Choose every 100 words in the dictionary?
Is there a risk of not getting complete coverage? Example: I keep applying the one-way function to the ciphertext, but the result is never an endpoint of one of my precomputed chains.
password → number ¬ new_password → new_number ¬ ...
Second, both the one-way function '→' and the reduction '¬' are not one-to-one mappings. This process will give you a preimage—i.e. given H it can give some password P such that P → H and you are happy—but that password will not necessarily be the original password! Usually any preimage will do, thankfully, but it's still a problem because this means that two different chains can 'merge' into one. This ties very closely to the question you're asking.
As you have surmised, 100% coverage of the input domain is also really hard to achieve because you can't control which words the one-way function (and therefore the reduction) is going to choose! Many rainbow tables just settle for some inaccuracy -- so if you cover 99.9% of the input domain, you don't worry about trying to get all of the other 0.1%.
The reason these two completely different-sounding things are connected is that if you think about it, if you find one of those 0.1% and feed it to your hash function and then the reduction -- there's actually a 99.9% chance that you end up on a chain you already have! So you have these super-short chains which immediately merge into other chains!
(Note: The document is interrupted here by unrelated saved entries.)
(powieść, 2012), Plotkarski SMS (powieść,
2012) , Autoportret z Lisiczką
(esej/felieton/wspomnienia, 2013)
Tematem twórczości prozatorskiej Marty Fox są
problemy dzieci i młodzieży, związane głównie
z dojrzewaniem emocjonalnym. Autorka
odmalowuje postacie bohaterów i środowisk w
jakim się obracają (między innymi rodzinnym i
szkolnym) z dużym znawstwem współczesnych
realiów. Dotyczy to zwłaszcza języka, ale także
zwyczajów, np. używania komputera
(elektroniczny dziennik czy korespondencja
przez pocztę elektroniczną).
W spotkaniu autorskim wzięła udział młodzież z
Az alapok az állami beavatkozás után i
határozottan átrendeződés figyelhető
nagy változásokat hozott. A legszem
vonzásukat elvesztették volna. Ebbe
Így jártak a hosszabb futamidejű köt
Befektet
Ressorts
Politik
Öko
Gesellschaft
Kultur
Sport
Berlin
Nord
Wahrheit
If you were trying to compress by a factor of 1000, then you might choose a chain length of 2000, try for 99.95% coverage, and then store these missing 0.05% as a separate lookup table -- then between the two tables you have 100% coverage. Or, you might choose a chain length of 1000 with, say, a 99% coverage, and just accept a 1% failure rate on hashes. Either one is acceptable depending on how you store the chains and how much work you want to do to ensure coverage.
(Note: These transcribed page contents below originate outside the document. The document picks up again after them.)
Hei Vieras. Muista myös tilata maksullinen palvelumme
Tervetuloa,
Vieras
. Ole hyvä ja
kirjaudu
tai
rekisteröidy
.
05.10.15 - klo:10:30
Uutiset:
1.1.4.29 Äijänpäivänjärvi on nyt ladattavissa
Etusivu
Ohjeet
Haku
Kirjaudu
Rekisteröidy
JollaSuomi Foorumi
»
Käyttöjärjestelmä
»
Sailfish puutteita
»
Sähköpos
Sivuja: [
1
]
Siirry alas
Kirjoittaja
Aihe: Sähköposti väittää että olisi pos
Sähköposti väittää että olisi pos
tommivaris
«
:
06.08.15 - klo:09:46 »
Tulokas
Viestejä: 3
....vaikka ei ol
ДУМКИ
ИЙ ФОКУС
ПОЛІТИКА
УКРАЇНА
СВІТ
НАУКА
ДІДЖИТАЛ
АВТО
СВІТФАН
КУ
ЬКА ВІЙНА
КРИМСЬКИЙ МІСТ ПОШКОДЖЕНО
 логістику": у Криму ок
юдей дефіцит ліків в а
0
Good hash functions are specifically designed to make hash collisions like that as rare as possible, so in practice the compression ratio will be strongly correlated to the chain length, but you can still have instances where one hash value is slightly more common than another. The result is just that if you use a chain length of 100, the compression ratio in practice will be slightly worse than 100:1.
As to how to choose the heads of the chains, I suspect the answer for getting the absolute optimal choices will either be NP complete or will involve some application of linear algebra. If all else fails you could just keep adding random chains rooted in a value that isn't in any existing chain until you have full coverage. I don't know what people do in practice.